During the recent recession, many District of Columbia residents had difficulty paying their credit card debt. This has led to some aggressive methods of debt recovery, so it is important for consumers to be aware of the statute of limitations on their debt and understand their rights under the federal Fair Debt Collection Practices Act.

The statute of limitations for receiving a court order to collect a debt is three years from the date of the last payment in Washington, D.C. However, consumers should understand that this doesn't preclude debt collectors from attempting to collect the debt using other methods such as mail and phone calls as long as they follow the rules outlined by federal law, which include not harassing or threatening the consumer. Consumers also need to be aware that even the smallest payment can reset the clock on the statute of limitations.

It's also important for consumers to be aware that the majority of major card issuers name the state whose laws govern their agreements.
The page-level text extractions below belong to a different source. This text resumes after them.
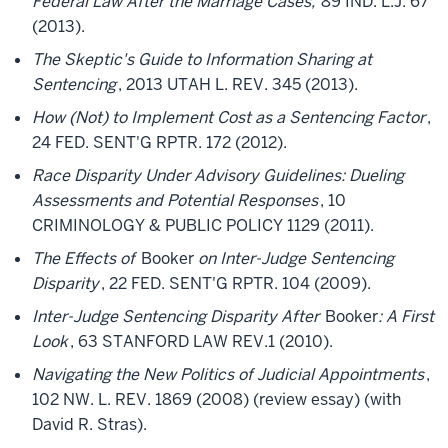
Federal Law After the Marriage Cases,
89 IND. L.J. 67
(2013).
The Skeptic's Guide to Information Sharing at
Sentencing
, 2013 UTAH L. REV. 345 (2013).
How (Not) to Implement Cost as a Sentencing Factor
,
24 FED. SENT'G RPTR. 172 (2012).
Race Disparity Under Advisory Guidelines: Dueling
Assessments and Potential Responses
, 10
CRIMINOLOGY & PUBLIC POLICY 1129 (2011).
The Effects of
Booker
on Inter-Judge Sentencing
Disparity
, 22 FED. SENT'G RPTR. 104 (2009).
Inter-Judge Sentencing Disparity After
Booker
: A First
Look
, 63 STANFORD LAW REV.1 (2010).
Navigating the New Politics of Judicial Appointments
,
102 NW. L. REV. 1869 (2008) (review essay) (with
David R. Stras).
For example, Citibank uses South Dakota law which allows a debt to be collectible by court order for six years, which is a longer period that is contained in the statute of limitations in many other states.

It is vital for consumers to understand their rights when it comes to debt collection. There are cases where the time for a creditor to legitimately demand a judgment has passed, so a consumer should be proactive and attend the court hearings. If a consumer successfully proves that the debt is no longer collectible, the court will, in most cases, not issue a judgment in favor of the creditor.